(Beginning of Recorded information)

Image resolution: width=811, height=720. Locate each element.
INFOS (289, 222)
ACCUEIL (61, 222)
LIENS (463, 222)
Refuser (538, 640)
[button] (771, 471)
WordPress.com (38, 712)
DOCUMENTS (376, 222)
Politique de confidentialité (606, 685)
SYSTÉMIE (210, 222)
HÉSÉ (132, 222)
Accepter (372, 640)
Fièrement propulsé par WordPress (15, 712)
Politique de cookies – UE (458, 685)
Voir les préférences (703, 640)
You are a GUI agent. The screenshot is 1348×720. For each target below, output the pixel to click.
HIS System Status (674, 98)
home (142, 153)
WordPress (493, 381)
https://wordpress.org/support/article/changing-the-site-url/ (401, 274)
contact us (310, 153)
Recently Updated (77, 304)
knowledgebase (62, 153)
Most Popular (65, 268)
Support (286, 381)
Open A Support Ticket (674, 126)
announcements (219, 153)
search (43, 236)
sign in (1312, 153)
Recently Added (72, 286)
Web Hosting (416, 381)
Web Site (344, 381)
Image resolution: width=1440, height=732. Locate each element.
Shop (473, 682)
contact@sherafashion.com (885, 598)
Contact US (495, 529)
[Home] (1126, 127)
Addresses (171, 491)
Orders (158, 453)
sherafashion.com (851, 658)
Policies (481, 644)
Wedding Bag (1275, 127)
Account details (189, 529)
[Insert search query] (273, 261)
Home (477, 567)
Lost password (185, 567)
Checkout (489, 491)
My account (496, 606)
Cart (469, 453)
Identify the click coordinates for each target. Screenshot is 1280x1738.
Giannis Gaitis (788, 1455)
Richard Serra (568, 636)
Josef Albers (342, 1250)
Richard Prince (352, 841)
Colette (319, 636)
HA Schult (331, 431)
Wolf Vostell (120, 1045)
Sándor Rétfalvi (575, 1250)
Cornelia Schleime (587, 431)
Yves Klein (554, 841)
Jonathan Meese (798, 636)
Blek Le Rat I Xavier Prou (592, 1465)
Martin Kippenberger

(End of Recorded information)

Task: How many lines in the entries hold the word "height"? Only the number is wanted.

Response area: 2